Download or read book Receptor Tyrosine Kinases Structure Functions and Role in Human Disease written by Deric L. Wheeler and published by Springer. This book was released on 2014-11-26 with total page 452 pages. Available in PDF, EPUB and Kindle. Book excerpt: Receptor Tyrosine Kinase: Structure, Functions and Role in Human Disease, for the first time, systematically covers the shared structural and functional features of the RTK family. Receptor Tyrosine Kinases (RTKs) play critical roles in embryogenesis, normal physiology and several diseases. And over the last decade they have become the Number 1 targets of cancer drugs. To be able to conduct fundamental research or to attempt to develop pharmacological agents able to enhance or intercept them, it is essential first to understand the evolutionary origin of the 58 RTKs and their roles in invertebrates and in humans, as well as downstream signaling pathways. The assembly of chapters is written by experts and underscores commonalities between and among the RTKs. It is an ideal companion volume to The Receptor Tyrosine Kinase: Families and Subfamilies, which proceeds, family by family through all of the specific subfamilies of RTKs, along with their unique landmarks.

Download or read book LRIG1 Negatively Regulates the Oncogenic EGF Receptor Mutant EGFRvIII written by Monica Ann Stutz and published by . This book was released on 2008 with total page 104 pages.
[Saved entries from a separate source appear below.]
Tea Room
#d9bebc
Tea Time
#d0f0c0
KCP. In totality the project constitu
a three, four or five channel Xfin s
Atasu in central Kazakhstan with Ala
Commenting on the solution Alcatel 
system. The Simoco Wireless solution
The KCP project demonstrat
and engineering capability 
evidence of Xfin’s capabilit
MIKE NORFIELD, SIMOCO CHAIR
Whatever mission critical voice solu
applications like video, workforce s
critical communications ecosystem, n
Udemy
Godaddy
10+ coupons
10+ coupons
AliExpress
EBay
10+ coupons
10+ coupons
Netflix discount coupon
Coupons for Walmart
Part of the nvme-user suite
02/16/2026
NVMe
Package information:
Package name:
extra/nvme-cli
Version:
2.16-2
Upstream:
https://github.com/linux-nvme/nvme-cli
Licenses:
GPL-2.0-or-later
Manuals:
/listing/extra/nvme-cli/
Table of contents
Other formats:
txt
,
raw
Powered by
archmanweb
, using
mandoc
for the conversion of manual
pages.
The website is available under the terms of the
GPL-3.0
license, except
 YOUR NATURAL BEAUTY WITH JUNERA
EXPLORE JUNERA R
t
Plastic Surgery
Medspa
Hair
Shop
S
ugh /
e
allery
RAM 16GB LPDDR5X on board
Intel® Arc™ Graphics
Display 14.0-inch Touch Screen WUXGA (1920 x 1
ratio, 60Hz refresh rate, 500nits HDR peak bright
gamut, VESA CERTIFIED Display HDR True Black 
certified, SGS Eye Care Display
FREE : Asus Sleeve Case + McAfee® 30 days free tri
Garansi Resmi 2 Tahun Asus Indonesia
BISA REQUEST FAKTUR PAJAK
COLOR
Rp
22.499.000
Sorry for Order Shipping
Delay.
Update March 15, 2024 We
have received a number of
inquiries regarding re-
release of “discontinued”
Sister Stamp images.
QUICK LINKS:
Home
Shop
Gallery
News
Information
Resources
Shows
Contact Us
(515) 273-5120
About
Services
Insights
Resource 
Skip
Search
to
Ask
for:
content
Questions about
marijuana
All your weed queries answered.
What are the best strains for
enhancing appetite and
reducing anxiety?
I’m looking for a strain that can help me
Available in PDF, EPUB and Kindle. Book excerpt:

Download or read book Drugs for HER 2 positive Breast Cancer written by Maria Sibilia and published by Springer Science & Business Media. This book was released on 2011-01-06 with total page 118 pages. Available in PDF, EPUB and Kindle. Book excerpt: Growth factor receptors have long been known to drive malignant transformation and cancer progression. The epidermal growth factor receptor (EGFR, ErbB, HER) system is likely the best described membrane receptor tyrosine kinase family in malignant tumors. With implementation of the growth-inhibitory anti-HER-2 antibody trastuzumab (Herceptin) for the treatment of HER-2-positive advanced metastatic breast cancer, a new era has dawned in the therapy of this malignant disease. Unfortunately, trastuzumab-sensitive cancers invariably develop resistance to the antibody after some time. Recent clinical studies have revealed that these refractory tumors are still responsive to inhibition of the HER receptor family using dual HER-1/-2 inhibitors such as lapatinib (Tykerb/Tyverb). Moreover, a multiplicity of novel, improved irreversibly acting small molecular HER tyrosine kinase inhibitors are in the pipeline of many drug developing companies and are being evaluated in the clinical setting.